As many of you know, I’ve had an ongoing issue with the creative life and how it interacts with social media. For example, here’s a link to my first experiment in withdrawing from Facebook for 99 days. And here’s the link to the result of that 99 day withdrawal.
It turns out that I’m not alone in this, and there is a surprising amount of information emerging about the effects of not only social media, but also email, apps, and a variety of other attention – grabbing online activities.
In the book, “Deep Work”, the author Cal Newport writes about all the ways a person is distracted from work by the temptations of “just let me check my email” or “what are they saying on social media?” It turns out that productivity drops after these brief interludes of attention switching behavior. And while you may think, and I include myself in this, that it’s only for a second or two it turns out that it’s not the activity or the length of the activity or the activity itself that has the impact.
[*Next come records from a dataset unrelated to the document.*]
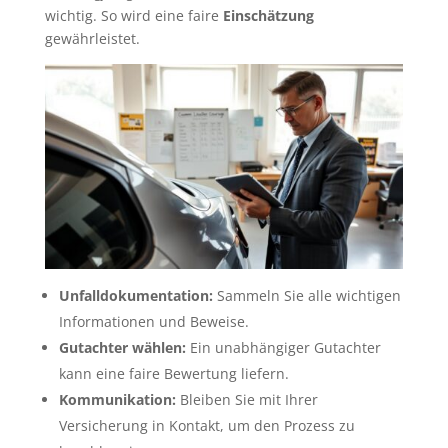
wichtig. So wird eine faire
Einschätzung
gewährleistet.
Unfalldokumentation:
Sammeln Sie alle wichtigen
Informationen und Beweise.
Gutachter wählen:
Ein unabhängiger Gutachter
kann eine faire Bewertung liefern.
Kommunikation:
Bleiben Sie mit Ihrer
Versicherung in Kontakt, um den Prozess zu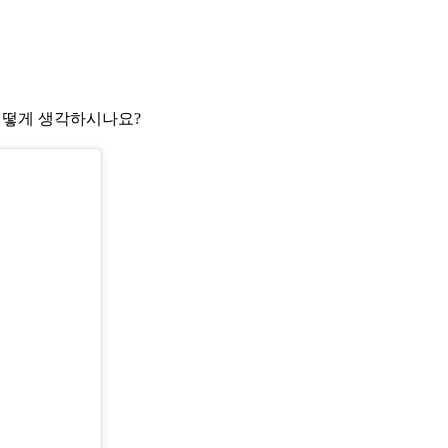
어떻게 생각하시나요?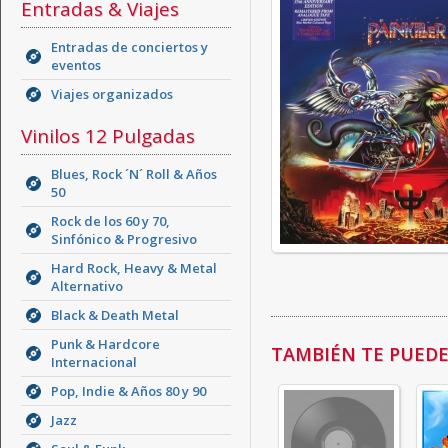
Entradas & Viajes
Entradas de conciertos y
eventos
Viajes organizados
Vinilos 12 Pulgadas
Blues, Rock ´N´ Roll & Años
50
Rock de los 60 y 70,
Sinfónico & Progresivo
Hard Rock, Heavy & Metal
Alternativo
Black & Death Metal
Punk & Hardcore
TAMBIÉN TE PUEDE 
Internacional
Pop, Indie & Años 80 y 90
Jazz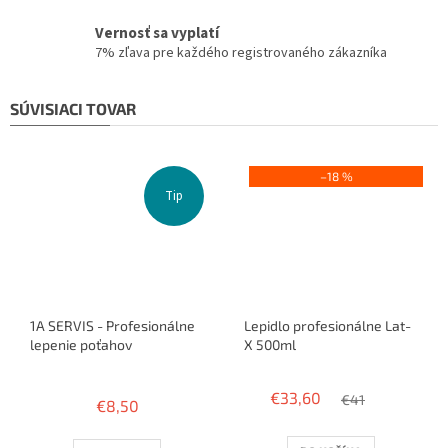
Vernosť sa vyplatí
7% zľava pre každého registrovaného zákazníka
SÚVISIACI TOVAR
–18 %
Tip
1A SERVIS - Profesionálne
Lepidlo profesionálne Lat-
lepenie poťahov
X 500ml
Priemerné
hodnotenie
€33,60
€41
€8,50
produktu
je
3,8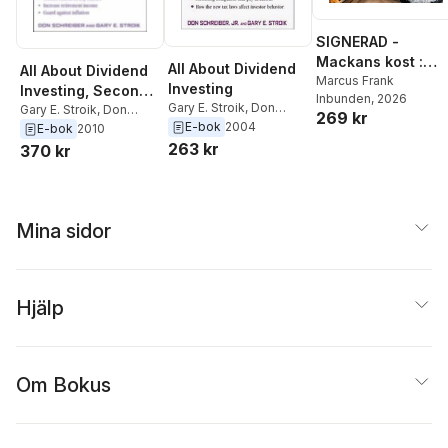
SIGNERAD -
Mackans kost :
All About Dividend
All About Dividend
Middagar och
Marcus Frank
Investing
Investing, Second
Inbunden
, 2026
matlådor
Gary E. Stroik
,
Don
Edition
Gary E. Stroik
,
Don
269 kr
Schreiber
E-bok
2004
Schreiber
E-bok
2010
263 kr
370 kr
Mina sidor
Hjälp
Om Bokus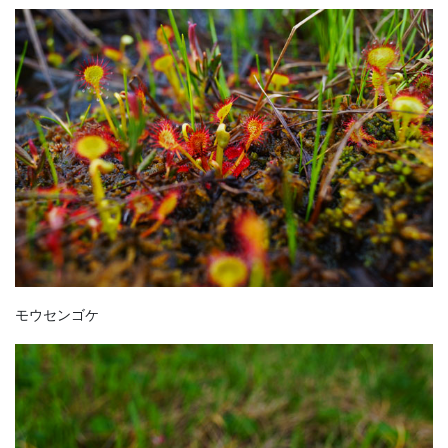
モウセンゴケ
It’s the act of switching attention that has a negative impact on the work you’re doing.
The key to ongoing creativity then appears to be a concentration of time and energy on the task at hand rather than a bouncing in and out of that task.
And yes, while we all understand that’s probably true, the siren song of social media and email lures us into the false belief that we can switch our attention spans and not pay a price for that.
I am as guilty of this as any of you are. Up until I heard the NPR Hidden Brain Podcast and browsed the book, I believed that it was just a few seconds to pop in and out and I freely admit my addiction to email. I am less addicted to social media than email, but I still managed to drop in once or twice a day. And the truth be told, this is normally during what I would consider my work or writing hours rather than the time after I shut the computer down and leave the office.
So what’s this mean?
I think it means two things:
- the first is that I have to set a schedule for when I check email and social media.
- the second is that I have to learn how to stick to that schedule and forget the “it will only take a second” mentality.
- and finally, I have to get this habit and some new work techniques ingrained so deeply into my work day I regain my focus on writing and creating new work.
I hope you appreciate that this is all brand-new, and I have no idea how this will work in practice. I suspect cutting back on social media will be easier than cutting back on my email addiction.
I’ll have get back to you about this for me.
But do you folks find yourselves popping in an out of social media or email and does it reduce the amount of real work you get done?